What the exercise asks: Each record below must be reproduced exactly as it reads, with its images omitted.

Entries provided:
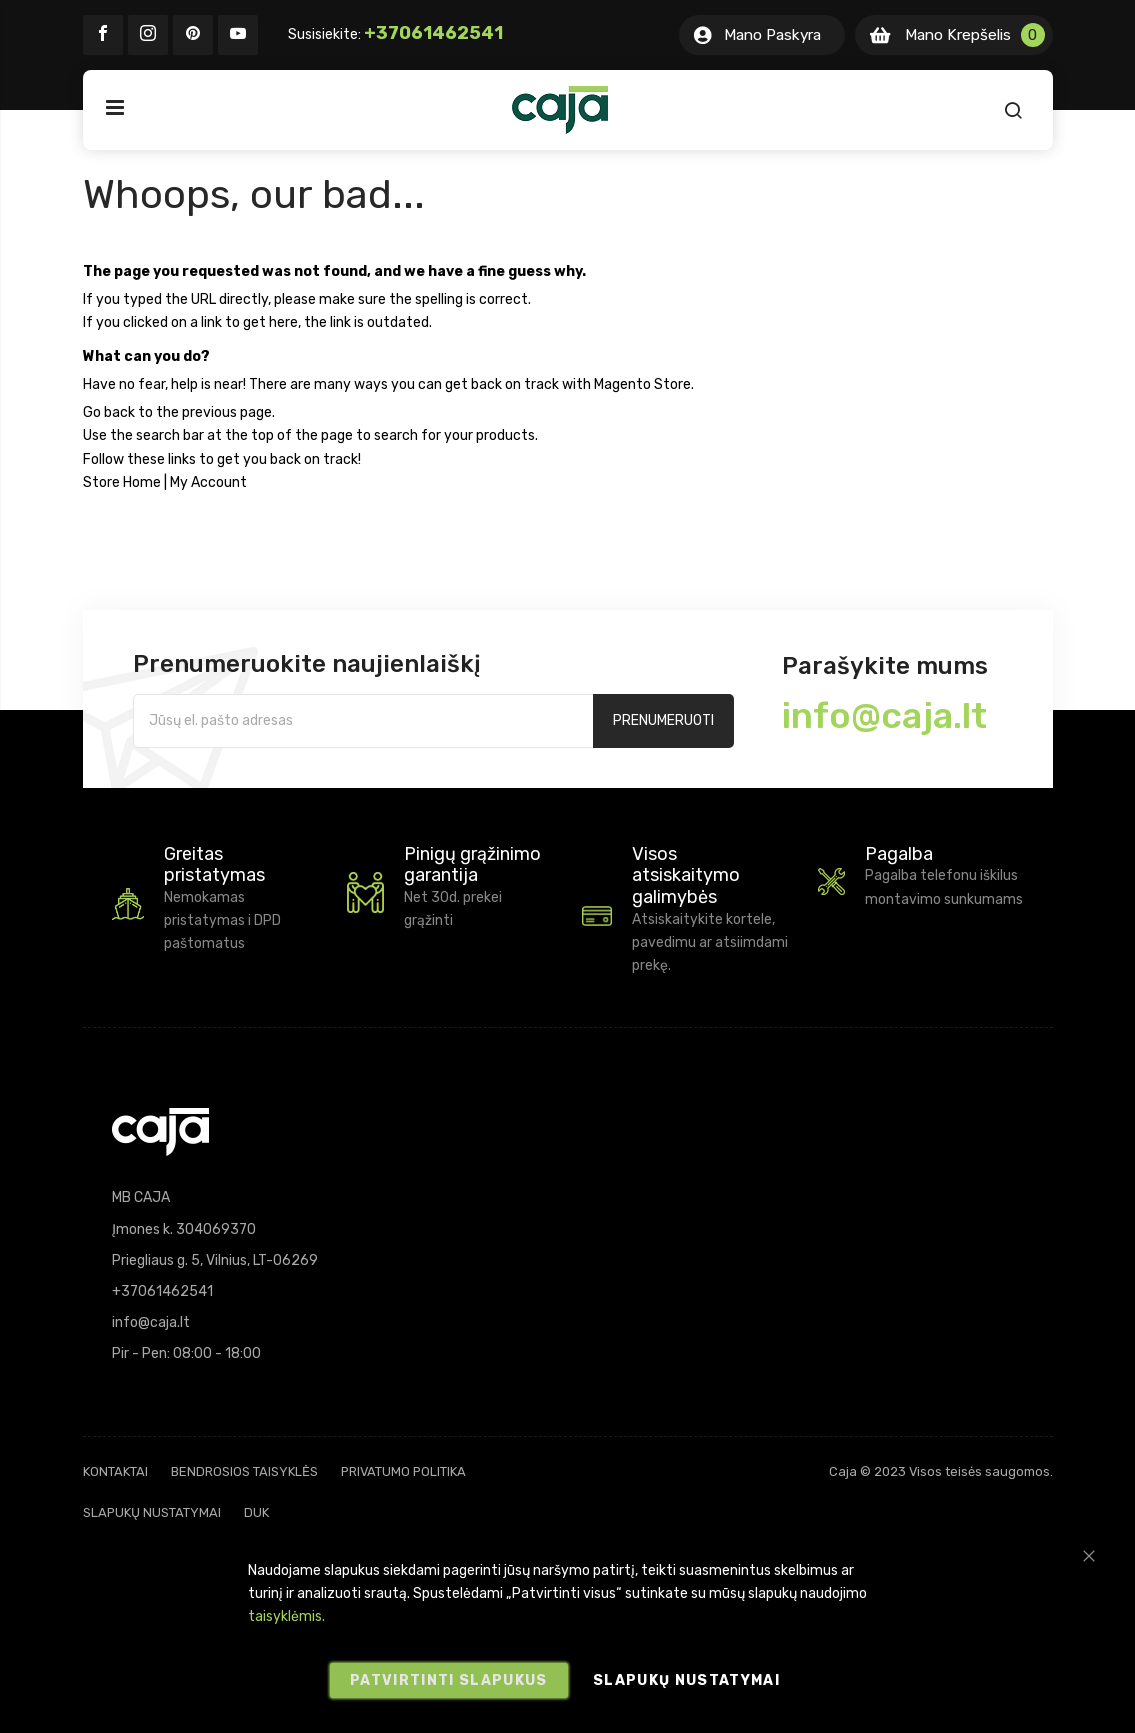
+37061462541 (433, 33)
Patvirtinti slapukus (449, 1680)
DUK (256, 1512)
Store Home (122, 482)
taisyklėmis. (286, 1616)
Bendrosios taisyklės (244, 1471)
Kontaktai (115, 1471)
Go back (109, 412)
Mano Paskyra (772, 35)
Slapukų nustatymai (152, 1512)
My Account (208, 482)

Result:
+37061462541 (433, 33)
Patvirtinti slapukus (449, 1680)
DUK (256, 1512)
Store Home (122, 482)
taisyklėmis. (286, 1616)
Bendrosios taisyklės (244, 1471)
Kontaktai (115, 1471)
Go back (109, 412)
Mano Paskyra (772, 35)
Slapukų nustatymai (152, 1512)
My Account (208, 482)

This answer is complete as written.